David B. Shemano wrote:
> I have two intellectual diversions during the day: this list and a Leo
> Strauss list. Both have topics that periodically come up and gender a lot of
> repetitive heat. <
oooh, Straussians. I knew a few in college. They seem to have a
mystical approach to books by famous people (Machievelli, etc.),
always finding a message that other people can't see. Usually the
authors had this kind of hidden message in order to avoid persecution.
One of the Straussian tenets is that they should keep their own
message secret, too. If the unwashed masses knew what the Straussians
believe, the story goes, they'd face the fate of Socrates... Thus,
they have a reputation for secretive plotting (as part of the broader
neoconservative movement), as during the build-up to the US conquest
of Iraq in 2003.
> On the Strauss list, one of the topics is whether Nazi Germany was
> "capitalist." Ultimately, I come down that it was not capitalist, because
> "capitalism," to the extent it has any substantive meaning, means ... an
> ideology that liberates the greed impulse and advocates accumulation for no
> purpose other than accumulation (what Strauss called the "joyless quest for
> joy"). <
Of course, there are no standardized definitions of any complex
concept.
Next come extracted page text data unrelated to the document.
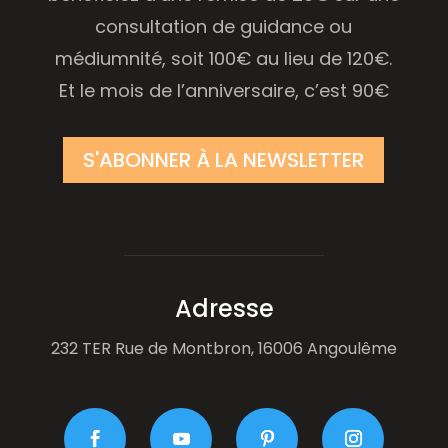
consultation de guidance ou
médiumnité, soit 100€ au lieu de 120€.
Et le mois de l’anniversaire, c’est 90€
S'ABONNER À LA NEWSLETTER
Adresse
232 TER Rue de Montbron, 16006 Angoulême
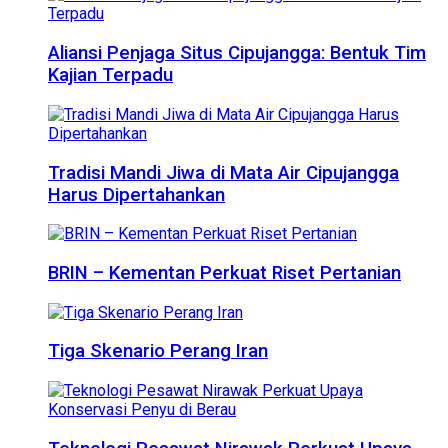
Aliansi Penjaga Situs Cipujangga: Bentuk Tim
Kajian Terpadu
Tradisi Mandi Jiwa di Mata Air Cipujangga
Harus Dipertahankan
BRIN – Kementan Perkuat Riset Pertanian
Tiga Skenario Perang Iran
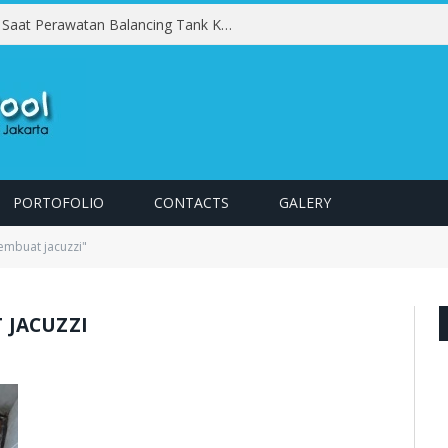
Kesalahan yang Harus Dihindari Saat Perawatan Balancing Tank Kolam Renang
PORTOFOLIO
CONTACTS
GALERY
embuat jacuzzi"
 JACUZZI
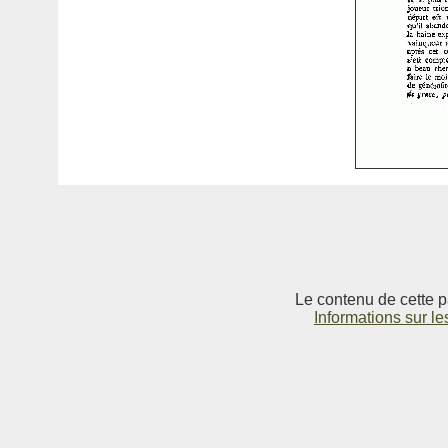
Le contenu de cette p
Informations sur le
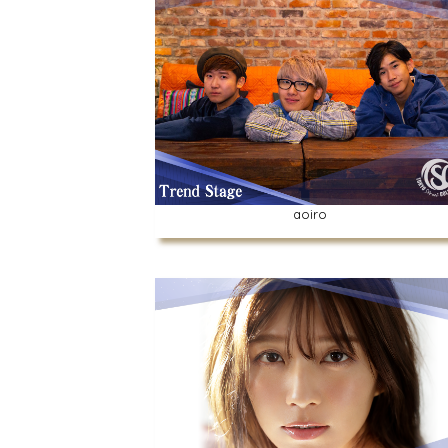
aoiro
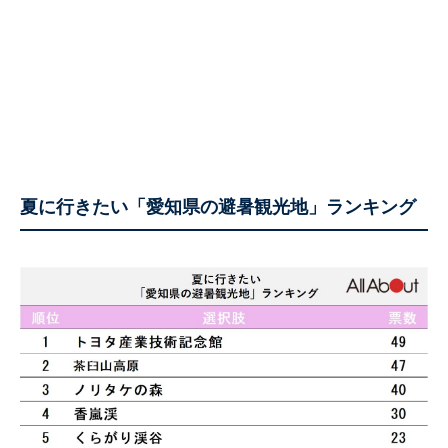
夏に行きたい「愛知県の避暑観光地」ランキング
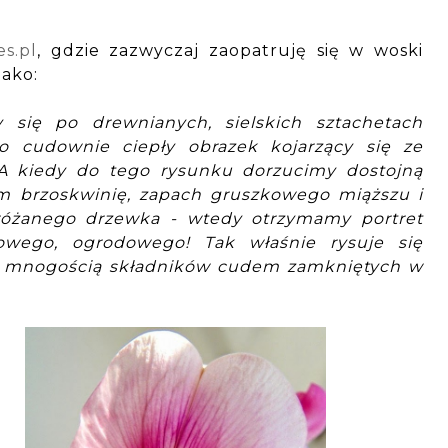
s.pl
, gdzie zazwyczaj zaopatruję się w woski
jako:
 się po drewnianych, sielskich sztachetach
 cudownie ciepły obrazek kojarzący się ze
 A kiedy do tego rysunku dorzucimy dostojną
rem brzoskwinię, zapach gruszkowego miąższu i
różanego drzewka - wtedy otrzymamy portret
towego, ogrodowego! Tak właśnie rysuje się
a mnogością składników cudem zamkniętych w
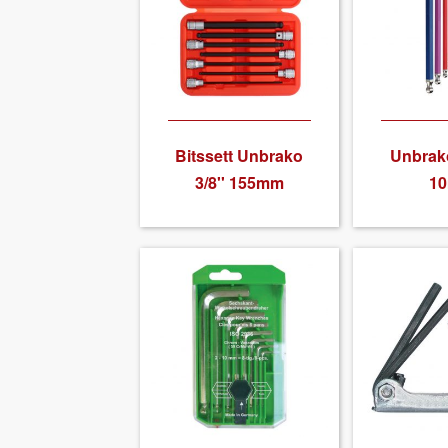
Bits­sett Unbrako
Unbrako
3/8'' 155mm
1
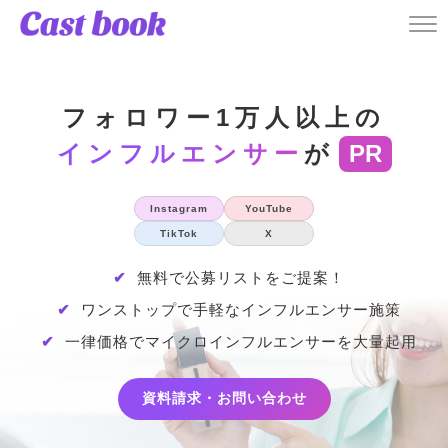
フォロワー1万人以上の
インフルエンサー
が
PR
Instagram
YouTube
TikTok
X
✔
無料で公募リストをご提案！
✔
ワンストップで手軽なインフルエンサー施策
✔
一律価格でマイクロインフルエンサーを大量起用
資料請求・お問い合わせ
People can use this kind of idealist definition if they want
to ("capitalism means ... an ideology"). But as a student of society
and history, I know that ideologies go nowhere (i.e., have no effect
on human action) unless the social conditions are ripe. For capitalism
as an ideology to bloom, therefore, in practice we need capitalism
defined as as a type of social system to be present.
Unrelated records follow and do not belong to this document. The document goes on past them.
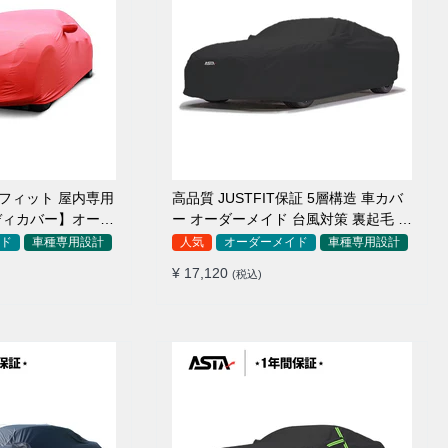
アフィット 屋内専用
高品質 JUSTFIT保証 5層構造 車カバ
ディカバー】オーダ
ー オーダーメイド 台風対策 裏起毛 防
毛車
水 耐久性 傷保護
ド
車種専用設計
人気
オーダーメイド
車種専用設計
¥ 17,120
(税込)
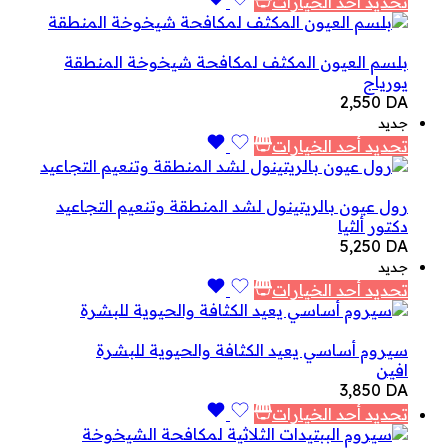
تحديد أحد الخيارات
بلسم العيون المكثف لمكافحة شيخوخة المنطقة
يورياج
2,550
DA
جديد
تحديد أحد الخيارات
رول عيون بالريتينول لشد المنطقة وتنعيم التجاعيد
دكتور ألثيا
5,250
DA
جديد
تحديد أحد الخيارات
سيروم أساسي يعيد الكثافة والحيوية للبشرة
افين
3,850
DA
تحديد أحد الخيارات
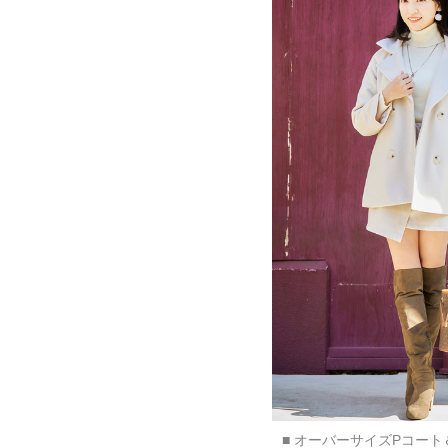
■ オーバーサイズPコー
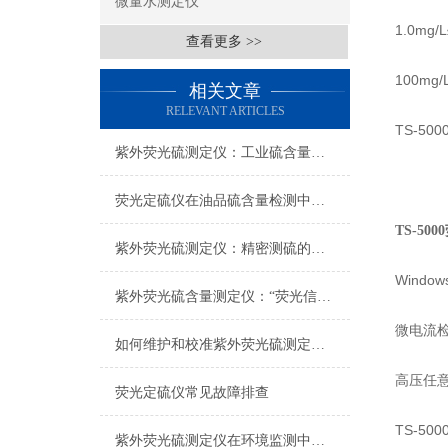
微量水测定仪
1.0mg/
查看更多 >>
100mg/
相关文章
RELEVANT ARTICLES
TS-5
紫外荧光硫测定仪：工业硫含量检测的实用技术载体
荧光定硫仪在油品硫含量检测中的应用与实操要点
TS-50
紫外荧光硫测定仪：精密测硫的技术内核与选型之道
Wind
紫外荧光硫含量测定仪：“荧光信号衰减”的快速诊断
微电流
如何维护和校准紫外荧光硫测定仪？
高压任
荧光定硫仪常见故障排查
TS-5
紫外荧光硫测定仪在环境监测中的实际应用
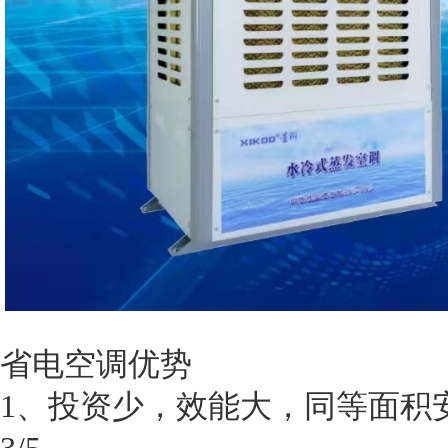
省电空调优势
1、投资少，效能大，同等面积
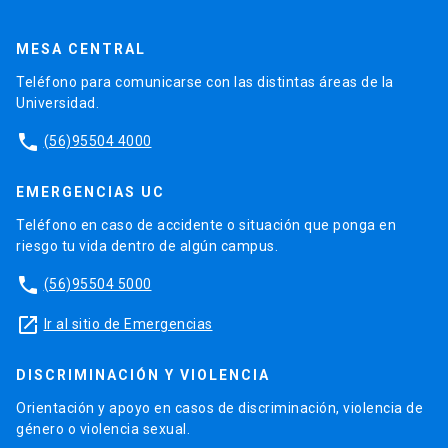
MESA CENTRAL
Teléfono para comunicarse con las distintas áreas de la
Universidad.
phone
(56)95504 4000
EMERGENCIAS UC
Teléfono en caso de accidente o situación que ponga en
riesgo tu vida dentro de algún campus.
phone
(56)95504 5000
launch
Ir al sitio de Emergencias
DISCRIMINACIÓN Y VIOLENCIA
Orientación y apoyo en casos de discriminación, violencia de
género o violencia sexual.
An example on the individual level: if you're a slave, in practice it
doesn't matter if you have capitalist ideology or not. You won't be
able to act on it. In fact, it's likely that being a slave will
actively discourage you from thinking like a capitalist. In fact, that
ideology will be beaten out of you.
>Capitalism cannot be confused with a social system based upon private property
>relations, because that would mean every country with private property
>relations would be "capitalist," and even Marxists don't believe that... <
In the Marxian view, capitalism as a social system is _not_ one "based
on private property relations." Rather, it's one based on
individual[*] property rights in the means of production (factories,
land, etc.) It cannot be a complete social system without
proletarianized labor (i.e. a mass of workers who don't own the means
of production and are not owned as property themselves).
Capitalism as a social system encourages the persistence of capitalism
as an ideology, for example because those sociopaths who best embody
the capitalist mentality are rewarded so well. To the extent that
capitalism engenders this kind of ideology, it prospers as a system
(though the vast majority of people may not prosper). Of course,
during an economic and social crisis, narrow-minded greed may not be
engendered, so that people move to more collectivist visions, such as
fascism, (most) religions, or socialism. Only the last has the
potential to undermine capitalism as a system.
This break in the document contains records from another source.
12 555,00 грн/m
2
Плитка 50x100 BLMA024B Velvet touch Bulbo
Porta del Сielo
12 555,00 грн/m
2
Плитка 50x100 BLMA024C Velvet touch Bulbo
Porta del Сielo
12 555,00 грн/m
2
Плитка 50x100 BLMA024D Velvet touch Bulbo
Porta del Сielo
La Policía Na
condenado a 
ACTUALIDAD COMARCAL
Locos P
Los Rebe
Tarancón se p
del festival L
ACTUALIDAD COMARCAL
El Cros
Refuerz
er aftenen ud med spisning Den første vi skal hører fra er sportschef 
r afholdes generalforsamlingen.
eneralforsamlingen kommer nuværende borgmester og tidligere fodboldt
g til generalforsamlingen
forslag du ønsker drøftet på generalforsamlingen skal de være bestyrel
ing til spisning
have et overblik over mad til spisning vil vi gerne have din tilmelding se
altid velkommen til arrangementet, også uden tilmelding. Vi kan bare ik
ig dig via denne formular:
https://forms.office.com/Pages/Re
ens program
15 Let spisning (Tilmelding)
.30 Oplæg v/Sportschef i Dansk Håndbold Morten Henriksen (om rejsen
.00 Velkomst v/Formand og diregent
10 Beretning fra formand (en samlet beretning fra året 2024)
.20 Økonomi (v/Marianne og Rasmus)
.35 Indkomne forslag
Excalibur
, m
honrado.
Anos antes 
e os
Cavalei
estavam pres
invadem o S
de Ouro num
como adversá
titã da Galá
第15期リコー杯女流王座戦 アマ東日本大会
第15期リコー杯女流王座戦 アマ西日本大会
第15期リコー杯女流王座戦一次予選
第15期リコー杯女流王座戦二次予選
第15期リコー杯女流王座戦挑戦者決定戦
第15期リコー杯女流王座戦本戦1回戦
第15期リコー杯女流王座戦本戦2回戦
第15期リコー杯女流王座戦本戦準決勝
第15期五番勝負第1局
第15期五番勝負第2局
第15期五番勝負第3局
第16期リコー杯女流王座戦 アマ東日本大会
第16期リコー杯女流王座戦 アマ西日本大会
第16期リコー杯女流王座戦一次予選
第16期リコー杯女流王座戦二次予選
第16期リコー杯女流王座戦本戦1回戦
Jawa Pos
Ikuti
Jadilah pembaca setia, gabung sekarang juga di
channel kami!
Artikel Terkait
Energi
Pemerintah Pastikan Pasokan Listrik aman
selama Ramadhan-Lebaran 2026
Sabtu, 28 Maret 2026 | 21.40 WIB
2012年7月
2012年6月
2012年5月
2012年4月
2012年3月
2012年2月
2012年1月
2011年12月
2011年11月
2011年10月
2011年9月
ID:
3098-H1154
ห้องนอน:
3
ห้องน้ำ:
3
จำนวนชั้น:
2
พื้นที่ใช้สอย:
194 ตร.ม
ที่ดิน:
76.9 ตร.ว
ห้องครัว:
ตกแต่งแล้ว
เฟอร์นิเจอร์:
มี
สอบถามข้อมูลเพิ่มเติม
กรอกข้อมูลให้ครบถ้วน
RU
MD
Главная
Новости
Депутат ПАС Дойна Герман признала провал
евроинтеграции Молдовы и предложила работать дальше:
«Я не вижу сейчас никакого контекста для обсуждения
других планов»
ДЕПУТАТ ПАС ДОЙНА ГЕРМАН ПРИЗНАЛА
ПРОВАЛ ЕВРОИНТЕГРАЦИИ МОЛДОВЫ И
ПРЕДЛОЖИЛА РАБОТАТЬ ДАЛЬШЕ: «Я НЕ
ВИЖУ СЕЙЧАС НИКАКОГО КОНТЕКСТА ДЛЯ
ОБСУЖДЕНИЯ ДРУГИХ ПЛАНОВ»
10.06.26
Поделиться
Nazi Germany fit this conception of capitalism, except to the extent
that it used slave labor. No system is _purely_ capitalist (though the
MLs love and the neoliberals tried to establish that utopia). The Nazi
economic system was dominated by its capitalist core, but it had slave
aspects. In fact it was capitalist organizations -- corporations --
that got a big share of the benefits of the use of slave labor.
Nazi capitalism was one case where the boundary between the state and
"civil society" (that part of society outside of the state sector) was
relatively fluid. The state was involved in production and the big
capitalists were strongly represented in government. One might call
that economy an amalgam between private capitalism (e.g., liberal
capitalism of 19th century England) and state capitalism (e.g.,
Algeria). But it was capitalism in the sense that the main means of
production were privately owned and there was a proletariat.
--
Jim Devine / "Segui il tuo corso, e lascia dir le genti." (Go your own
way and let people talk.) -- Karl, paraphrasing Dante.
[*] because "private property" in the means of production has a huge
social impact, it isn't really private.